Data extracts:

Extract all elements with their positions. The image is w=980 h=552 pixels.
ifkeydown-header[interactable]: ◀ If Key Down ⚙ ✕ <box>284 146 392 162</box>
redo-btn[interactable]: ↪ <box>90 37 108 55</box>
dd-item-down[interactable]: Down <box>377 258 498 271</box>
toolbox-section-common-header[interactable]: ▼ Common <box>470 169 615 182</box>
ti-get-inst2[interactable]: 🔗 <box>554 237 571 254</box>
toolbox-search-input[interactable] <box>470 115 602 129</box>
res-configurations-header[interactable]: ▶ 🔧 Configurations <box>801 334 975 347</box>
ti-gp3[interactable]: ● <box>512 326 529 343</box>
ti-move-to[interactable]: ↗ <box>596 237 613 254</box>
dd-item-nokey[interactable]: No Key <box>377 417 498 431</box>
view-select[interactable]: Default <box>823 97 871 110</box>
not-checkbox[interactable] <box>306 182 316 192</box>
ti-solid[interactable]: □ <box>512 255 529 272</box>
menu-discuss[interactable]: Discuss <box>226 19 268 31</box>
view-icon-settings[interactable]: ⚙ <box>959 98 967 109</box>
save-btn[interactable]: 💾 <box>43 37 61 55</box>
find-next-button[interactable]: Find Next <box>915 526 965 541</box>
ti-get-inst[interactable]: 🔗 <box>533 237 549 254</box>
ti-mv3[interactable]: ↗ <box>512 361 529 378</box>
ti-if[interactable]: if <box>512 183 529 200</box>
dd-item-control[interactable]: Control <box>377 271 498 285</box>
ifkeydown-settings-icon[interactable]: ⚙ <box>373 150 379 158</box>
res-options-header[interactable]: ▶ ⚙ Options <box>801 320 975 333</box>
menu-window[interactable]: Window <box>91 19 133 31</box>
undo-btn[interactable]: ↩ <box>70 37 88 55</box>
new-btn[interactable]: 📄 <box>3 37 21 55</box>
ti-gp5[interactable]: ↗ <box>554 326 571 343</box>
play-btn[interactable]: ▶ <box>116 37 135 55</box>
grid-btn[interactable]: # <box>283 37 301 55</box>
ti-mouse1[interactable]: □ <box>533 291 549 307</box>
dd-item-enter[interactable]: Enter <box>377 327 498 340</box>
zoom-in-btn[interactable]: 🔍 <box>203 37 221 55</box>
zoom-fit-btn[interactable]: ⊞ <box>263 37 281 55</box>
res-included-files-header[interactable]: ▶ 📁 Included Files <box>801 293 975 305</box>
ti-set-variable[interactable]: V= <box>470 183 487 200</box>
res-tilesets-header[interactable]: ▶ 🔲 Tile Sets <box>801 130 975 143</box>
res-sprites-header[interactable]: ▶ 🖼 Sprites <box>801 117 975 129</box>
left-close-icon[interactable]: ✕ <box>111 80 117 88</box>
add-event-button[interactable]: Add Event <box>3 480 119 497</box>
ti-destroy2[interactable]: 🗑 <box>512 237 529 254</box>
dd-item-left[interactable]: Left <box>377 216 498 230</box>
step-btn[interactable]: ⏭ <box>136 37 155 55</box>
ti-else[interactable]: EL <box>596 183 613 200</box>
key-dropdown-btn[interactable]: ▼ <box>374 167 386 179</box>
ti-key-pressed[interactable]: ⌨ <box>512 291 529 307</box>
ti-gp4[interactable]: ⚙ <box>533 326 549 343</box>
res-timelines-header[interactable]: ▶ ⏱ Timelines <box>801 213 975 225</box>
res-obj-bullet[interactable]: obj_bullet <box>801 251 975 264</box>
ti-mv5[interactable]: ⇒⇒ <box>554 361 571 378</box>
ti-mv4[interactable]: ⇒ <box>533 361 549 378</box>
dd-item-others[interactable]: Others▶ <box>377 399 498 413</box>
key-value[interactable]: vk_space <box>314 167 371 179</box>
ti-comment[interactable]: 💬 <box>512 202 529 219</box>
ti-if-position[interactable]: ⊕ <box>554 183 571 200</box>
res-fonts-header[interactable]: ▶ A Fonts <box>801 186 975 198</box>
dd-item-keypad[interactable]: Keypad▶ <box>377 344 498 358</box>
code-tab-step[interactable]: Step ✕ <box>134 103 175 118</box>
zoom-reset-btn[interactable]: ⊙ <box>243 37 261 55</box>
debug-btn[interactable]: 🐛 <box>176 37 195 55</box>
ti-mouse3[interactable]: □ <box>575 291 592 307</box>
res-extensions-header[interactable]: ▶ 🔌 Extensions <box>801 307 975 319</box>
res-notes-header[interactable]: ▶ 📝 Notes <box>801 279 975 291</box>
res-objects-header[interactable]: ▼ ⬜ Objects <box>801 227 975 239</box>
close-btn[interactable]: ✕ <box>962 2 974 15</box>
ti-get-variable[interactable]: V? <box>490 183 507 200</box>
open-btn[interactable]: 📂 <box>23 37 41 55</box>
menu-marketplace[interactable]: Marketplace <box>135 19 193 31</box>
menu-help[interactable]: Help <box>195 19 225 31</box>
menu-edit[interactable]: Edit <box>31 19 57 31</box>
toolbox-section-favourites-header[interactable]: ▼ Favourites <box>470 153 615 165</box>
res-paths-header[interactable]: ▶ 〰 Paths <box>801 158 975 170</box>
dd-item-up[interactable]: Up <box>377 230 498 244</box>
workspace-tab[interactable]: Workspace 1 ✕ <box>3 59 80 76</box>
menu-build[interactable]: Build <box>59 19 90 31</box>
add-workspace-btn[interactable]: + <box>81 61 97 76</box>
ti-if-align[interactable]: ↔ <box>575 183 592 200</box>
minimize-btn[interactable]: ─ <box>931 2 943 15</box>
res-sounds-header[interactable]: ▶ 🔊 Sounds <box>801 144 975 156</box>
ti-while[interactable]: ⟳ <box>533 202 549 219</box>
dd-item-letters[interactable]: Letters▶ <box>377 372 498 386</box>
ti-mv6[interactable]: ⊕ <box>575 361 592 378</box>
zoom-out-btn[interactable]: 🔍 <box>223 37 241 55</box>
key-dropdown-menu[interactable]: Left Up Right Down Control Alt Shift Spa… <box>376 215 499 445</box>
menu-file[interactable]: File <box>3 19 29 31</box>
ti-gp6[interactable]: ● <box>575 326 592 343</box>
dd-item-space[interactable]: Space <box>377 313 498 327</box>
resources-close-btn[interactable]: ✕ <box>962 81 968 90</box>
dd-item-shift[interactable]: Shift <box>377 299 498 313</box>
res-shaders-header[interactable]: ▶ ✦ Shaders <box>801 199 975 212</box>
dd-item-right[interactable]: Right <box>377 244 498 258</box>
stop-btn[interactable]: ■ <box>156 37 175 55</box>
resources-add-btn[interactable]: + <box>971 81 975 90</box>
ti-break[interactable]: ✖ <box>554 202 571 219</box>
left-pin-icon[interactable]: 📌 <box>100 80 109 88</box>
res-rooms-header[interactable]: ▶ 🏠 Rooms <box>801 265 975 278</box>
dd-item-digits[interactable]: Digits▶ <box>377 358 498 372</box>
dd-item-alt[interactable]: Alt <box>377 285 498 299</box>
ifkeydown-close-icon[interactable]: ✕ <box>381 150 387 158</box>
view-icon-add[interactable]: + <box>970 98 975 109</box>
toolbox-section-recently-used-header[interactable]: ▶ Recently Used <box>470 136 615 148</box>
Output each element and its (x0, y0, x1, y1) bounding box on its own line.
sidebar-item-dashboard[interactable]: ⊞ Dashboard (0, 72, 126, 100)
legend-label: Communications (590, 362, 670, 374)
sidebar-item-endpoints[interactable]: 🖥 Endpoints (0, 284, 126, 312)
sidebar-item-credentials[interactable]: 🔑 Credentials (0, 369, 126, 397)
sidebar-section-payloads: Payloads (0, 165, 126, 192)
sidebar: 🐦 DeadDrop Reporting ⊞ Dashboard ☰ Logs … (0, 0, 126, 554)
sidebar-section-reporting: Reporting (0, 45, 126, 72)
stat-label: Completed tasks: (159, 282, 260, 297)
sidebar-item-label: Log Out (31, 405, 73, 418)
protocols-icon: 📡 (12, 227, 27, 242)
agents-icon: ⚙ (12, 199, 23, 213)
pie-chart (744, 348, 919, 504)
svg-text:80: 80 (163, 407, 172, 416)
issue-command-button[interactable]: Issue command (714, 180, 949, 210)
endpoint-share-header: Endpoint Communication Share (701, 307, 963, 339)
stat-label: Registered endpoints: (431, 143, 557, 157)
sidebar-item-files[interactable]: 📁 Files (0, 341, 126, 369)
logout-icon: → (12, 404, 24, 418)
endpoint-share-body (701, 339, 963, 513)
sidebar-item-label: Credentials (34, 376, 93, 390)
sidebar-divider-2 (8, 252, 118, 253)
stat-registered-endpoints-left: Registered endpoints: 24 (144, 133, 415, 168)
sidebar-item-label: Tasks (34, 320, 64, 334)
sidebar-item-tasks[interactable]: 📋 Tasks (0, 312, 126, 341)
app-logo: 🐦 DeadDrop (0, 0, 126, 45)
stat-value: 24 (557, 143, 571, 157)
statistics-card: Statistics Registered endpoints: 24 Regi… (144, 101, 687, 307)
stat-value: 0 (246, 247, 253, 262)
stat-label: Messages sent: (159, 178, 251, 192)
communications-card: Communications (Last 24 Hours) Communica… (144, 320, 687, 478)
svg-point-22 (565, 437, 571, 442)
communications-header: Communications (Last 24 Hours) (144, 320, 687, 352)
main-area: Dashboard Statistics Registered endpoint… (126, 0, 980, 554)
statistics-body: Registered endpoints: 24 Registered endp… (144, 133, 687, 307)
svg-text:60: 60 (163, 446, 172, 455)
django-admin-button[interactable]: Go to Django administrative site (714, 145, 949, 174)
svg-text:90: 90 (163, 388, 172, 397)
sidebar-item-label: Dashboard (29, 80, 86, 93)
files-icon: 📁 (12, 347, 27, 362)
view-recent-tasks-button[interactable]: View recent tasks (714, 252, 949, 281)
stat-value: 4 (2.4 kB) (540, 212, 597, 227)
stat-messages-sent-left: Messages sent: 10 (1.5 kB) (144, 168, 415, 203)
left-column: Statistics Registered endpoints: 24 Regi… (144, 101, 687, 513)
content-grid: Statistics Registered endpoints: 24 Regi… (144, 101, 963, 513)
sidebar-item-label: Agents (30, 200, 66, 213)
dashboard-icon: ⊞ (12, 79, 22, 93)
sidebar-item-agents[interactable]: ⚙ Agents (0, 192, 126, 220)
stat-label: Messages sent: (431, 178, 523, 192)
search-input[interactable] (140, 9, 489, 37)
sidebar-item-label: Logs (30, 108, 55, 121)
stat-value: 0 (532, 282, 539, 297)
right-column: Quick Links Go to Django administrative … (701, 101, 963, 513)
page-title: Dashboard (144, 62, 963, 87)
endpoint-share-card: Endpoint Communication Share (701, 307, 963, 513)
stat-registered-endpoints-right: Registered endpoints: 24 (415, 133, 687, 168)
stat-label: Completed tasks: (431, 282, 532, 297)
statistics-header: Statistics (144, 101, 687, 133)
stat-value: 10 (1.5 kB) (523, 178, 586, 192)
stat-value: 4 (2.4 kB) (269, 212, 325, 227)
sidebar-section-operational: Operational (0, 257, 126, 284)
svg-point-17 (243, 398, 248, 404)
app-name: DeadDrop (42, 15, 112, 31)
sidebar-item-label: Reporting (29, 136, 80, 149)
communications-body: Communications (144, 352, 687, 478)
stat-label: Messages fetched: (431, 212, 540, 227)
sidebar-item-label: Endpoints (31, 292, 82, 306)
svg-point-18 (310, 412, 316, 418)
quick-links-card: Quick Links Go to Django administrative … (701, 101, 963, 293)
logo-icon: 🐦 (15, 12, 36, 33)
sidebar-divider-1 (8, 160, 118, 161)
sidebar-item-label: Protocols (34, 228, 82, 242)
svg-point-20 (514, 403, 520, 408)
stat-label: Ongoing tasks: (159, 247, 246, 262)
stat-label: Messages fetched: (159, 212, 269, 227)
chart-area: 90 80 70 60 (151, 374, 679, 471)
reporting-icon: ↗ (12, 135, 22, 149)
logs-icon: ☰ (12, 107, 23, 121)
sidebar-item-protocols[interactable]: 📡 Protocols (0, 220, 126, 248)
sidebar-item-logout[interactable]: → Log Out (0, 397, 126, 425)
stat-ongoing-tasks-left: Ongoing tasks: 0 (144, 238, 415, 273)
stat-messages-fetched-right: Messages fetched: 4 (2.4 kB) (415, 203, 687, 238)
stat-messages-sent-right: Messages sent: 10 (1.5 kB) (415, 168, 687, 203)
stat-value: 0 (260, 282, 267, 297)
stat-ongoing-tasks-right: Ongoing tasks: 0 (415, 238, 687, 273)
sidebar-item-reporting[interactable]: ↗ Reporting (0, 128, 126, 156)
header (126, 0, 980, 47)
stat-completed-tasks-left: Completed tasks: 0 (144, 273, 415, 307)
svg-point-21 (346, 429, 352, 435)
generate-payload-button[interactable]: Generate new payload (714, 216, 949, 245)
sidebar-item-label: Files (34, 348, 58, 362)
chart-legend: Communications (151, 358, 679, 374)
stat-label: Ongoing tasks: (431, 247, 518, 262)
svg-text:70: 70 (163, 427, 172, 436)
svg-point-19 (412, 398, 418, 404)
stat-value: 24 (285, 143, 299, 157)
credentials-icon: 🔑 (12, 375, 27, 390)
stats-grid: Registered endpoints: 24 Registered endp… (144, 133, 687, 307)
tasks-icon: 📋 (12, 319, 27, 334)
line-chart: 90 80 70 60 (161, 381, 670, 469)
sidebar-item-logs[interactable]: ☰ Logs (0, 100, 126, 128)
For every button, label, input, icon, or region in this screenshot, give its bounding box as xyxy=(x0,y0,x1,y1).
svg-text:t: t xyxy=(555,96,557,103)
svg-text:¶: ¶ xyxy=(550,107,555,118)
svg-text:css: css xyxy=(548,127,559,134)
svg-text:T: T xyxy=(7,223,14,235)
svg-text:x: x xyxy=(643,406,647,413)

Task to complete:
Only one thing belongs in the reply: the exact lines of the listing above, from the one with "For every button, label, input, icon, or" through its last line.

The answer:
For every button, label, input, icon, or region in this screenshot, give its bounding box as xyxy=(x0,y0,x1,y1).
svg-text:t: t xyxy=(555,96,557,103)
svg-text:¶: ¶ xyxy=(550,107,555,118)
svg-text:css: css xyxy=(548,127,559,134)
svg-text:T: T xyxy=(7,223,14,235)
svg-text:x: x xyxy=(643,406,647,413)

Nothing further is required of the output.